* [Exercise requirements] All records below are to be transcribed exactly, with every picture left out.

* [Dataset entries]
Segment Open

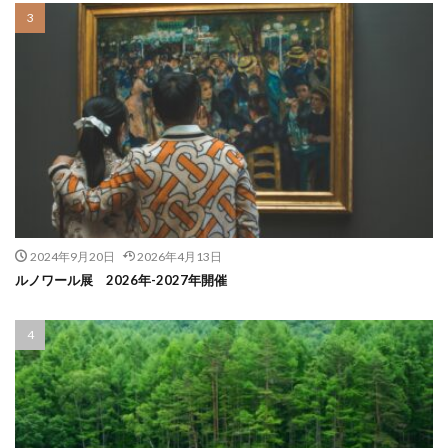
2024年9月20日
2026年4月13日
ルノワール展 2026年-2027年開催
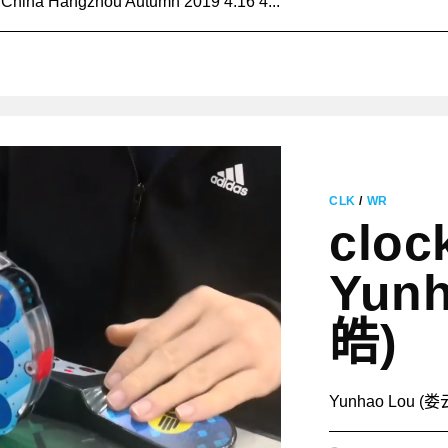
hina Hangzhou Autumn 2019 4.16 4...
CLK
/
WR
cloc
Yun
皓)
Yunhao Lou (娄云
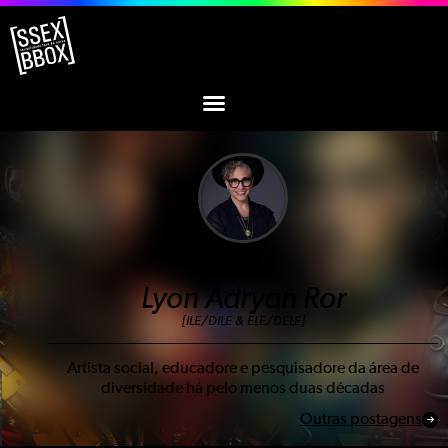
COLUNA
Lyon Adryan Ror
[ILE/DILE & ELE/DELE]
Artista social, educadore e pesquisadore da área de
diversidade há pelo menos duas décadas
Outras postagens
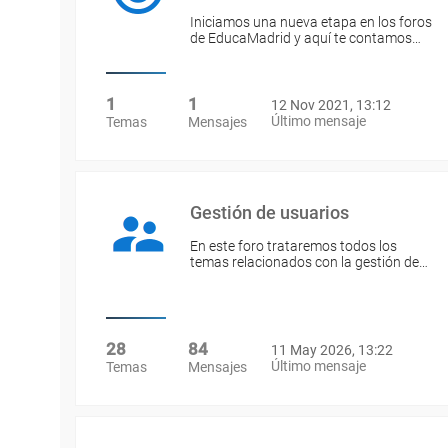
Iniciamos una nueva etapa en los foros
de EducaMadrid y aquí te contamos…
1
1
12 Nov 2021, 13:12
Último mensaje
Temas
Mensajes
Gestión de usuarios
En este foro trataremos todos los
temas relacionados con la gestión de…
28
84
11 May 2026, 13:22
Último mensaje
Temas
Mensajes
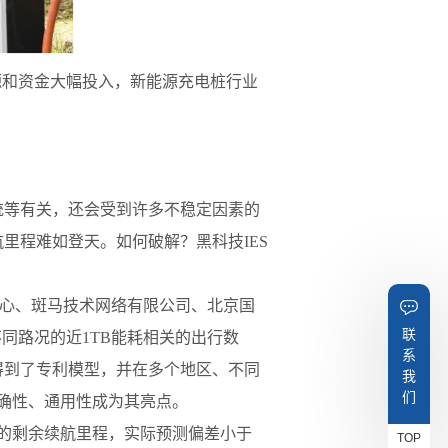
源和资金大幅投入，新能源充电桩行业
。
统等有关，还会受到许多不稳定因素的
里程难如登天。如何破解？黑科技IES
集团技术中心、斑马技术网络有限公司、北京国
联
不同路况的近1TB能耗相关的出行数
系
得到了专利模型，并在多个地区、不同
我
们
准确性、通用性成为其亮点。
后的剩余续航里程，实际预测偏差小于
TOP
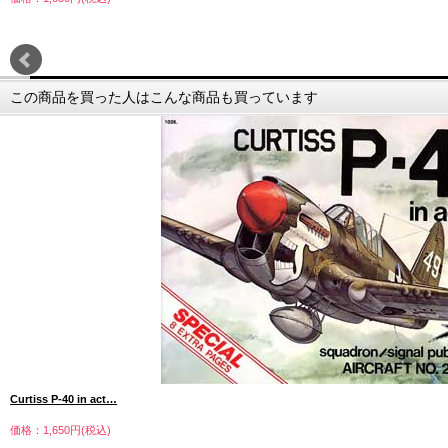
この商品を買った人はこんな商品も買っています
Curtiss P-40 in act…
価格：1,650円(税込)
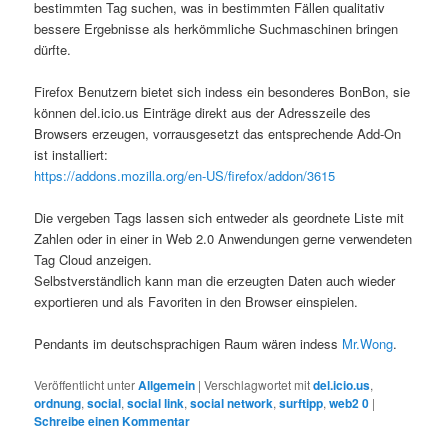
bestimmten Tag suchen, was in bestimmten Fällen qualitativ
bessere Ergebnisse als herkömmliche Suchmaschinen bringen
dürfte.
Firefox Benutzern bietet sich indess ein besonderes BonBon, sie
können del.icio.us Einträge direkt aus der Adresszeile des
Browsers erzeugen, vorrausgesetzt das entsprechende Add-On
ist installiert:
https://addons.mozilla.org/en-US/firefox/addon/3615
Die vergeben Tags lassen sich entweder als geordnete Liste mit
Zahlen oder in einer in Web 2.0 Anwendungen gerne verwendeten
Tag Cloud anzeigen.
Selbstverständlich kann man die erzeugten Daten auch wieder
exportieren und als Favoriten in den Browser einspielen.
Pendants im deutschsprachigen Raum wären indess
Mr.Wong
.
Veröffentlicht unter
Allgemein
|
Verschlagwortet mit
del.icio.us
,
ordnung
,
social
,
social link
,
social network
,
surftipp
,
web2 0
|
Schreibe einen Kommentar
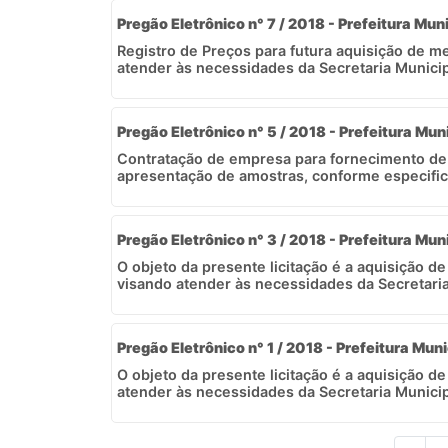
Pregão Eletrônico n° 7 / 2018 - Prefeitura Muni
Registro de Preços para futura aquisição de 
atender às necessidades da Secretaria Municip
Pregão Eletrônico n° 5 / 2018 - Prefeitura Mun
Contratação de empresa para fornecimento de 
apresentação de amostras, conforme especific
Pregão Eletrônico n° 3 / 2018 - Prefeitura Mun
O objeto da presente licitação é a aquisição de
visando atender às necessidades da Secretaria
Pregão Eletrônico n° 1 / 2018 - Prefeitura Muni
O objeto da presente licitação é a aquisição d
atender às necessidades da Secretaria Municipa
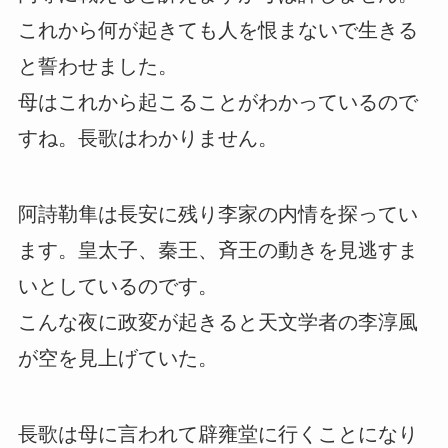
これから何が起きても人を恨まないで生きる
と誓わせました。
母はこれから起こることがわかっているので
すね。長歌はわかりません。
阿詩勒隼は長安に残り李家の内情を探ってい
ます。皇太子、秦王、斉王の動きを見逃すま
いとしているのです。
こんな夜に政変が起きると天文学者の李淳風
が空を見上げていた。
長歌は母に言われて辟雍堂に行くことになり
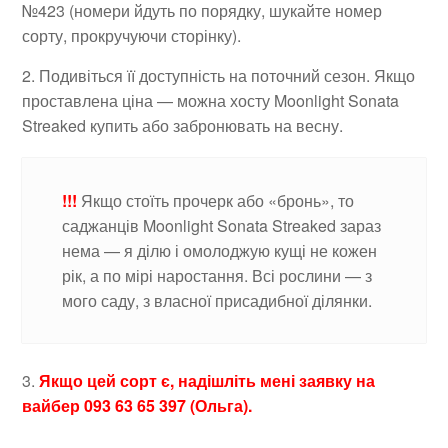
№423 (номери йдуть по порядку, шукайте номер
сорту, прокручуючи сторінку).
2. Подивіться її доступність на поточний сезон. Якщо
проставлена ціна — можна хосту Moonlight Sonata
Streaked купить або забронювать на весну.
!!!
Якщо стоїть прочерк або «бронь», то
саджанців Moonlight Sonata Streaked зараз
нема — я ділю і омолоджую кущі не кожен
рік, а по мірі наростання. Всі рослини — з
мого саду, з власної присадибної ділянки.
3.
Якщо цей сорт є, надішліть мені заявку на
вайбер 093 63 65 397 (Ольга).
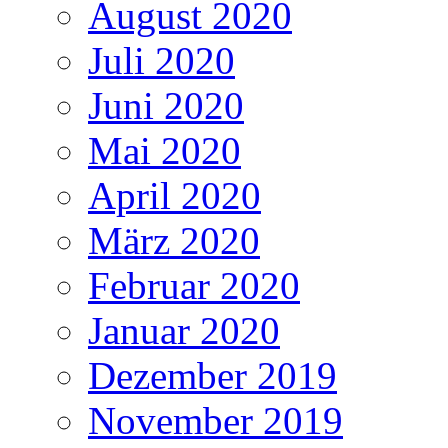
August 2020
Juli 2020
Juni 2020
Mai 2020
April 2020
März 2020
Februar 2020
Januar 2020
Dezember 2019
November 2019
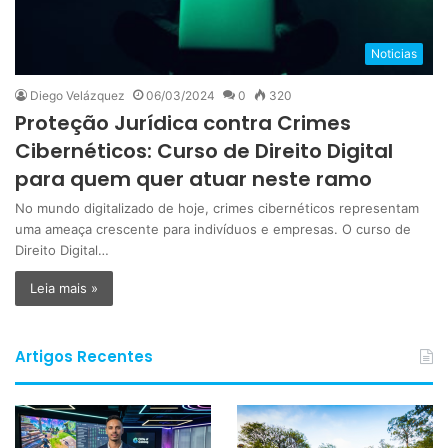
Noticias
Diego Velázquez
06/03/2024
0
320
Proteção Jurídica contra Crimes
Cibernéticos: Curso de Direito Digital
para quem quer atuar neste ramo
No mundo digitalizado de hoje, crimes cibernéticos representam
uma ameaça crescente para indivíduos e empresas. O curso de
Direito Digital…
Leia mais »
Artigos Recentes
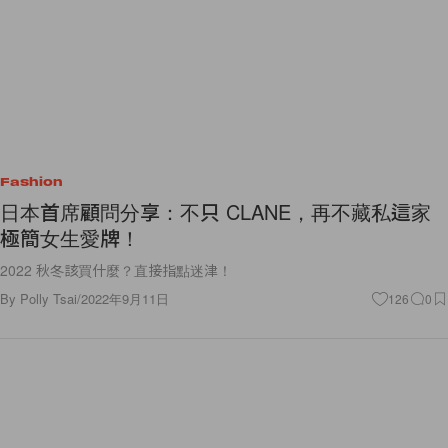
Fashion
日本首席顧問分享：不只 CLANE，再不藏私這家
極簡女生愛牌！
2022 秋冬該買什麼？直接指點迷津！
By
Polly Tsai
/
2022年9月11日
126
0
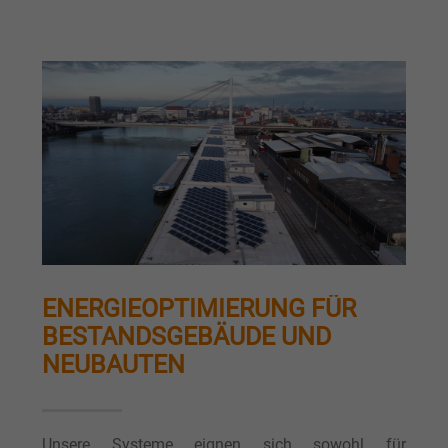
ENERGIEOPTIMIERUNG FÜR
BESTANDSGEBÄUDE UND
NEUBAUTEN
Unsere Systeme eignen sich sowohl für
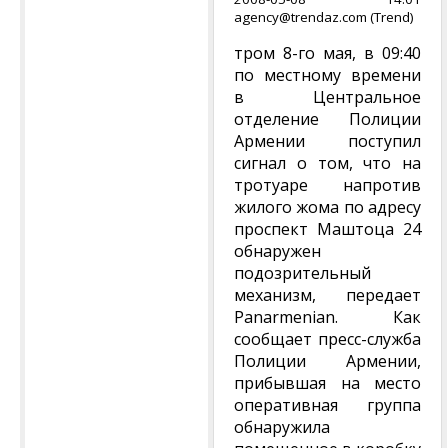
agency@trendaz.com (Trend)
тром 8-го мая, в 09:40
по местному времени
в Центральное
отделение Полиции
Армении поступил
сигнал о том, что на
тротуаре напротив
жилого жома по адресу
проспект Маштоца 24
обнаружен
подозрительный
механизм, передает
Panarmenian. Как
сообщает пресс-служба
Полиции Армении,
прибывшая на место
оперативная группа
обнаружила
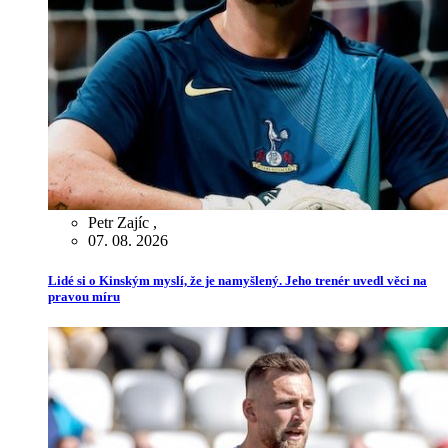
Petr Zajíc
,
07. 08. 2026
Lidé si o Kinským myslí, že je namyšlený. Jeho trenér uvedl věci na
pravou míru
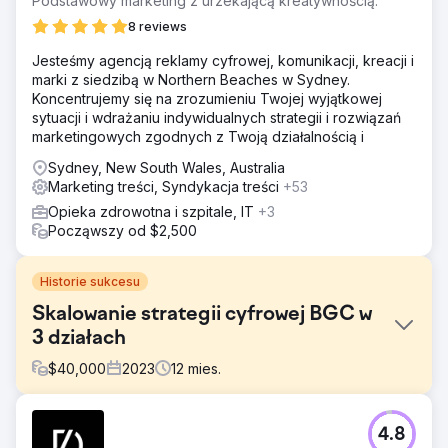
Podstawowy marketing z urzekającą kreatywnością.
8 reviews
Jesteśmy agencją reklamy cyfrowej, komunikacji, kreacji i
marki z siedzibą w Northern Beaches w Sydney.
Koncentrujemy się na zrozumieniu Twojej wyjątkowej
sytuacji i wdrażaniu indywidualnych strategii i rozwiązań
marketingowych zgodnych z Twoją działalnością i
Sydney, New South Wales, Australia
Marketing treści, Syndykacja treści
+53
Opieka zdrowotna i szpitale, IT
+3
Począwszy od $2,500
Historie sukcesu
Skalowanie strategii cyfrowej BGC w
3 działach
$
40,000
2023
12
mies.
Problem
4.8
BGC potrzebowało ujednoliconej strategii marketingu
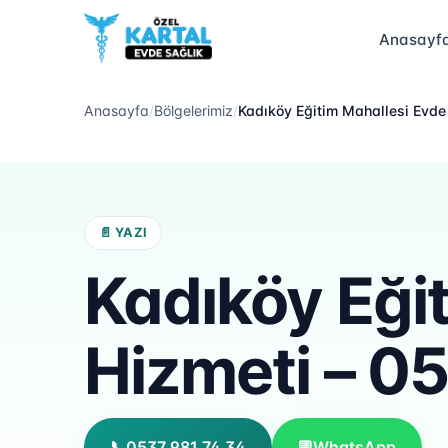
Anasayf
Anasayfa
/
Bölgelerimiz
/
Kadıköy Eğitim Mahallesi Evde
📄 YAZI
Kadıköy Eği
Hizmeti – 0
📞
0537 981 74 34
💬
WhatsApp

Segment Closed

* [Exercise output]
2024年9月20日
2026年4月13日
ルノワール展 2026年-2027年開催
hina Hangzhou Autumn 2019 4.16 4...
CLK
/
WR
cloc
Yun
皓)
Yunhao Lou (娄云
COLUNA
Lyon Adryan Ror
[ILE/DILE & ELE/DELE]
Artista social, educadore e pesquisadore da área de
diversidade há pelo menos duas décadas
Outras postagens
Iniciamos una nueva etapa en los foros
de EducaMadrid y aquí te contamos…
1
1
12 Nov 2021, 13:12
Último mensaje
Temas
Mensajes
Gestión de usuarios
En este foro trataremos todos los
temas relacionados con la gestión de…
28
84
11 May 2026, 13:22
Último mensaje
Temas
Mensajes
源和资金大幅投入，新能源充电桩行业
。
统等有关，还会受到许多不稳定因素的
里程难如登天。如何破解？黑科技IES
集团技术中心、斑马技术网络有限公司、北京国
联
不同路况的近1TB能耗相关的出行数
系
得到了专利模型，并在多个地区、不同
我
们
准确性、通用性成为其亮点。
后的剩余续航里程，实际预测偏差小于
TOP
この商品を買った人はこんな商品も買っています
Curtiss P-40 in act…
価格：1,650円(税込)
bestimmten Tag suchen, was in bestimmten Fällen qualitativ
bessere Ergebnisse als herkömmliche Suchmaschinen bringen
dürfte.
Firefox Benutzern bietet sich indess ein besonderes BonBon, sie
können del.icio.us Einträge direkt aus der Adresszeile des
Browsers erzeugen, vorrausgesetzt das entsprechende Add-On
ist installiert:
https://addons.mozilla.org/en-US/firefox/addon/3615
Die vergeben Tags lassen sich entweder als geordnete Liste mit
Zahlen oder in einer in Web 2.0 Anwendungen gerne verwendeten
Tag Cloud anzeigen.
Selbstverständlich kann man die erzeugten Daten auch wieder
exportieren und als Favoriten in den Browser einspielen.
Pendants im deutschsprachigen Raum wären indess
Mr.Wong
.
Veröffentlicht unter
Allgemein
|
Verschlagwortet mit
del.icio.us
,
ordnung
,
social
,
social link
,
social network
,
surftipp
,
web2 0
|
Schreibe einen Kommentar
Pregão Eletrônico n° 7 / 2018 - Prefeitura Muni
Registro de Preços para futura aquisição de 
atender às necessidades da Secretaria Municip
Pregão Eletrônico n° 5 / 2018 - Prefeitura Mun
Contratação de empresa para fornecimento de 
apresentação de amostras, conforme especific
Pregão Eletrônico n° 3 / 2018 - Prefeitura Mun
O objeto da presente licitação é a aquisição de
visando atender às necessidades da Secretaria
Pregão Eletrônico n° 1 / 2018 - Prefeitura Muni
O objeto da presente licitação é a aquisição d
atender às necessidades da Secretaria Municipa
これから何が起きても人を恨まないで生きる
と誓わせました。
母はこれから起こることがわかっているので
すね。長歌はわかりません。
阿詩勒隼は長安に残り李家の内情を探ってい
ます。皇太子、秦王、斉王の動きを見逃すま
いとしているのです。
こんな夜に政変が起きると天文学者の李淳風
が空を見上げていた。
長歌は母に言われて辟雍堂に行くことになり
№423 (номери йдуть по порядку, шукайте номер
сорту, прокручуючи сторінку).
2. Подивіться її доступність на поточний сезон. Якщо
проставлена ціна — можна хосту Moonlight Sonata
Streaked купить або забронювать на весну.
!!!
Якщо стоїть прочерк або «бронь», то
саджанців Moonlight Sonata Streaked зараз
нема — я ділю і омолоджую кущі не кожен
рік, а по мірі наростання. Всі рослини — з
мого саду, з власної присадибної ділянки.
3.
Якщо цей сорт є, надішліть мені заявку на
вайбер 093 63 65 397 (Ольга).
August 2020
Juli 2020
Juni 2020
Mai 2020
April 2020
März 2020
Februar 2020
Januar 2020
Dezember 2019
November 2019
Noticias
Diego Velázquez
06/03/2024
0
320
Proteção Jurídica contra Crimes
Cibernéticos: Curso de Direito Digital
para quem quer atuar neste ramo
No mundo digitalizado de hoje, crimes cibernéticos representam
uma ameaça crescente para indivíduos e empresas. O curso de
Direito Digital…
Leia mais »
Artigos Recentes
Fashion
日本首席顧問分享：不只 CLANE，再不藏私這家
極簡女生愛牌！
2022 秋冬該買什麼？直接指點迷津！
By
Polly Tsai
/
2022年9月11日
126
0
ENERGIEOPTIMIERUNG FÜR
BESTANDSGEBÄUDE UND
NEUBAUTEN
Unsere Systeme eignen sich sowohl für
agency@trendaz.com (Trend)
тром 8-го мая, в 09:40
по местному времени
в Центральное
отделение Полиции
Армении поступил
сигнал о том, что на
тротуаре напротив
жилого жома по адресу
проспект Маштоца 24
обнаружен
подозрительный
механизм, передает
Panarmenian. Как
сообщает пресс-служба
Полиции Армении,
прибывшая на место
оперативная группа
обнаружила
Petr Zajíc
,
07. 08. 2026
Lidé si o Kinským myslí, že je namyšlený. Jeho trenér uvedl věci na
pravou míru
Podstawowy marketing z urzekającą kreatywnością.
8 reviews
Jesteśmy agencją reklamy cyfrowej, komunikacji, kreacji i
marki z siedzibą w Northern Beaches w Sydney.
Koncentrujemy się na zrozumieniu Twojej wyjątkowej
sytuacji i wdrażaniu indywidualnych strategii i rozwiązań
marketingowych zgodnych z Twoją działalnością i
Sydney, New South Wales, Australia
Marketing treści, Syndykacja treści
+53
Opieka zdrowotna i szpitale, IT
+3
Począwszy od $2,500
Historie sukcesu
Skalowanie strategii cyfrowej BGC w
3 działach
$
40,000
2023
12
mies.
Problem
4.8
BGC potrzebowało ujednoliconej strategii marketingu
Anasayf
Anasayfa
/
Bölgelerimiz
/
Kadıköy Eğitim Mahallesi Evde
📄 YAZI
Kadıköy Eği
Hizmeti – 0
📞
0537 981 74 34
💬
WhatsApp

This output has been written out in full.